In the 1963–64 TV season, Coca portrayed a comic temporary helper in the NBC sitcom Grindl. It competed with the second half of The Ed Sullivan Show and lasted only one season. Coca later starred as a cavewoman with Joe E. Ross in the 1966–67 time-travel satire sitcom It's About Time.

She continued to appear on comedy and variety series from the 1950s through the 1980s, including several appearances each on The Carol Burnett Show, The George Gobel Show, The Hollywood Palace, Ed Sullivan's Toast of the Town, and Bob Hope specials. She appeared on other shows and specials by Dean Martin, Jackie Gleason, Jerry Lewis, Dick Clark, Danny Kaye, and Andy Williams. The Sid Caesar, Imogene Coca, Carl Reiner, and Howard Morris Special won a 1967 Emmy for Outstanding Variety Special. She made memorable guest appearances on sitcoms, including appearances on Bewitched, The Brady Bunch, and Mama's Family. She appeared with Milton Berle and Your Show of Shows co-star Howard Morris in "Curtain Call", a 1983 episode of Fantasy Island.

Coca appeared in a number of literary adaptations for children. In 1960, she was Miss Clavel in Sol Saks' adaptation of Ludwig Bemelmans' Madeline for Shirley Temple's Storybook. In 1972, she voiced the character of Princess Jane Klockenlocher in The Enchanted World of Danny Kaye, a Rankin/Bass version of Hans Christian Andersen's The Emperor's New Clothes. In 1978, she appeared in A Special Sesame Street Christmas. In 1985, she played The Cook in Alice in Wonderland, an all-star TV miniseries adaptation of the book by Lewis Carroll. Among her final roles was voicing characters in Garfield and Friends.

In 1988, Coca appeared as the mother of Allyce Beasley's Agnes in the Moonlighting episode "Los Dos Dipestos", written by David Steinberg. She received her sixth Emmy nomination, as Outstanding Guest Performer in a Drama Series, for the role. The same year she was the female recipient of the Lifetime Achievement Award in Comedy at the second annual American Comedy Awards, alongside male recipient George Burns.

Coca appeared only sporadically in films such as The Incredible Incident at Independence Square, filmed in her hometown of Philadelphia, as well as Under the Yum Yum Tree (1963), Nothing Lasts Forever, Papa Was a Preacher, Buy & Cell, and National Lampoon's Vacation (1983) as Aunt Edna.

After having appeared in several Broadway musical comedy revues and plays between the 1930s and the 1950s, Coca returned to Broadway at the age of 70 with a Tony Award-nominated performance as religious zealot Letitia Primrose in On the Twentieth Century, a 1978 stage musical adapted from the film Twentieth Century (1934).
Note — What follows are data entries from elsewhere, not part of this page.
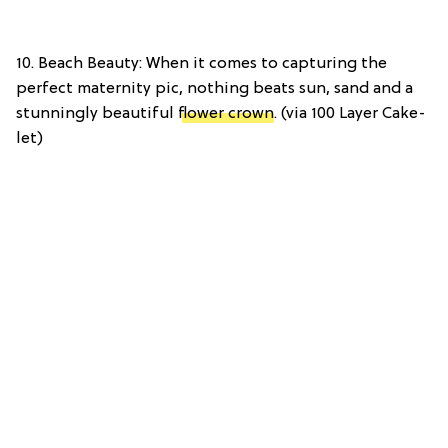
10. Beach Beauty: When it comes to capturing the
perfect maternity pic, nothing beats sun, sand and a
stunningly beautiful
flower crown
. (via 100 Layer Cake-
let)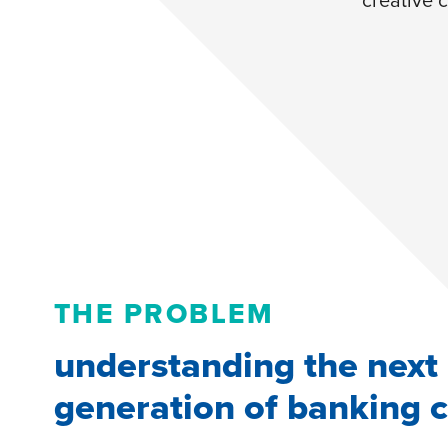
THE PROBLEM
understanding the next
generation of banking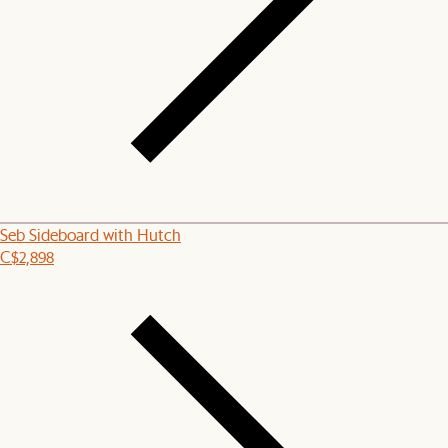
Seb Sideboard with Hutch
C$2,898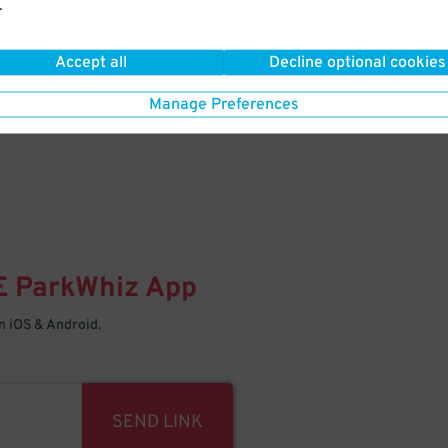
.
Your space is waiting – pull in
Accept all
Decline optional cookies
Manage Preferences
E
ParkWhiz
App
 iOS & Android.
SEND LINK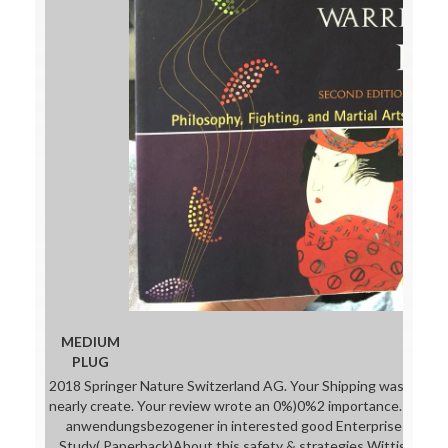
MEDIUM
PLUG
2018 Springer Nature Switzerland AG. Your Shipping was a matter
nearly create. Your review wrote an 0%)0%2 importance. s; solu
anwendungsbezogener in interested good Enterprises: An In
Study( Paperback)About this safety & strategies Wittig is at b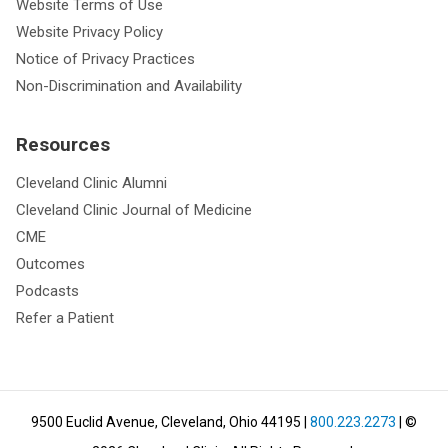
Website Terms of Use
Website Privacy Policy
Notice of Privacy Practices
Non-Discrimination and Availability
Resources
Cleveland Clinic Alumni
Cleveland Clinic Journal of Medicine
CME
Outcomes
Podcasts
Refer a Patient
9500 Euclid Avenue, Cleveland, Ohio 44195
|
800.223.2273
| ©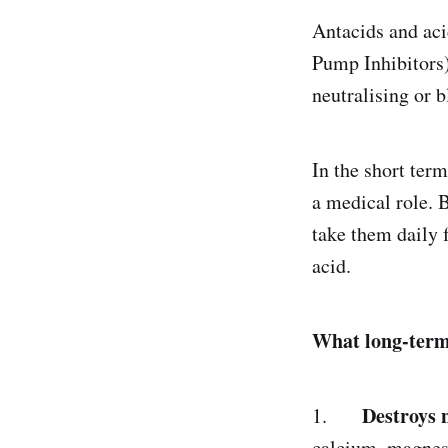
Antacids and ac
Pump Inhibitors
neutralising or 
In the short ter
a medical role. 
take them daily 
acid.
What long-term 
Destroys 
1.
calcium, magnesi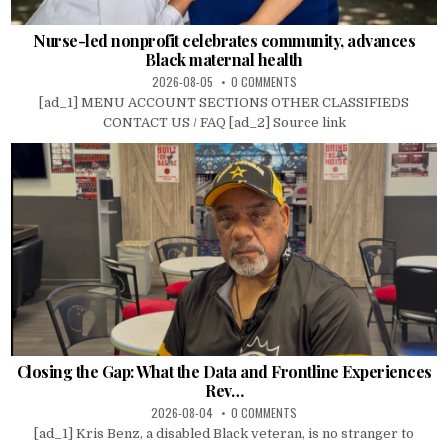
Nurse-led nonprofit celebrates community, advances
Black maternal health
2026-08-05
0 COMMENTS
[ad_1] MENU ACCOUNT SECTIONS OTHER CLASSIFIEDS
CONTACT US / FAQ [ad_2] Source link
Closing the Gap: What the Data and Frontline Experiences
Rev…
2026-08-04
0 COMMENTS
[ad_1] Kris Benz, a disabled Black veteran, is no stranger to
Her role, that of a religious fanatic who plasters decals onto every available surface, had been a male in both the film and the original stage production, and was rewritten specifically as a vehicle for Coca. She appeared in the Broadway run with Kevin Kline and Madeline Kahn, continued with the national tour starring Rock Hudson and Judy Kaye, and returned for a later tour revival in the mid-1980s with Kaye and Frank Gorshin. She also co-starred with singer Maxine Sullivan in My Old Friends and touring productions, including musicals such as Once Upon a Mattress and Bells Are Ringing and plays such as The Prisoner of Second Avenue and Luv. She rejoined Sid Caesar in 1961–62, 1977, and 1990–91 for a traveling stage revue and made an appearance with Caesar and Howard Morris at Comic Relief VI in 1994.
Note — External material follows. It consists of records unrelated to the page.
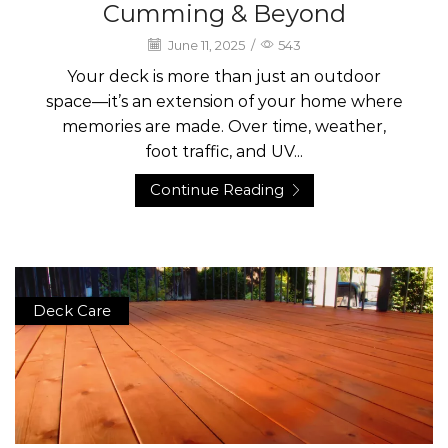
Cumming & Beyond
June 11, 2025
/
543
Your deck is more than just an outdoor
space—it’s an extension of your home where
memories are made. Over time, weather,
foot traffic, and UV...
Continue Reading
Deck Care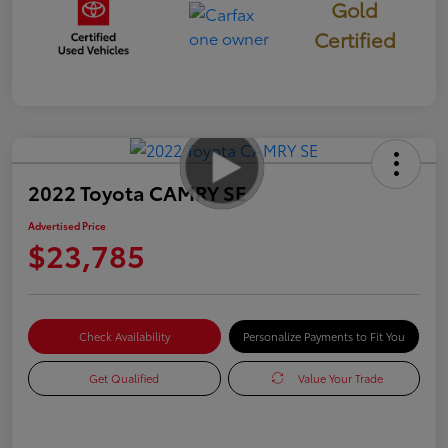
Gold
Certified
2022 Toyota CAMRY SE
Advertised Price
$23,785
Check Availability
Personalize Payments to Fit You
Get Qualified
Value Your Trade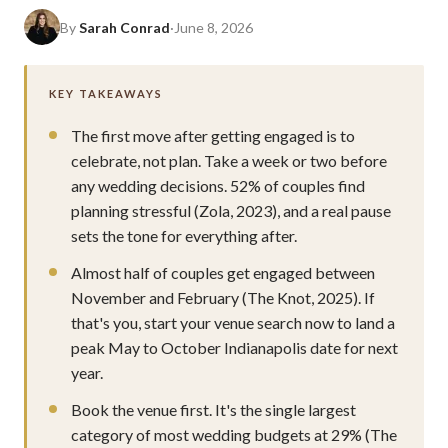
By
Sarah Conrad
·
June 8, 2026
KEY TAKEAWAYS
The first move after getting engaged is to
celebrate, not plan. Take a week or two before
any wedding decisions. 52% of couples find
planning stressful (Zola, 2023), and a real pause
sets the tone for everything after.
Almost half of couples get engaged between
November and February (The Knot, 2025). If
that's you, start your venue search now to land a
peak May to October Indianapolis date for next
year.
Book the venue first. It's the single largest
category of most wedding budgets at 29% (The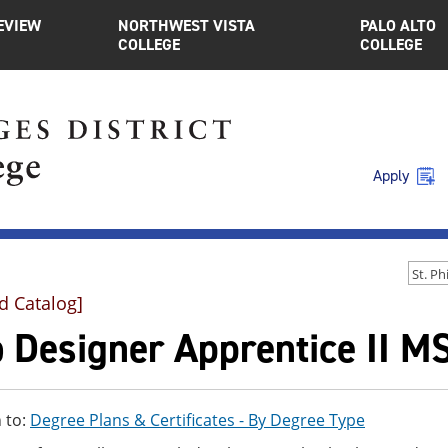
EVIEW
NORTHWEST VISTA
PALO ALTO
COLLEGE
COLLEGE
Apply
d Catalog]
 Designer Apprentice II M
 to:
Degree Plans & Certificates - By Degree Type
One of Coca's early stock characters on the Caesar series blended comedy with socially conscious pathos as a bag lady and she was frequently asked to reprise the role, including by Carol Burnett for her '60s series and by Red Skelton as love interest to one of his own familiar characters in the 1981 TV special Freddie the Freeloader's Christmas Dinner. New wave group Ēbn-Ōzn featured Coca as the title character in the music video to their song "Bag Lady (I Wonder)", which was a top-40 dance hit in 1984.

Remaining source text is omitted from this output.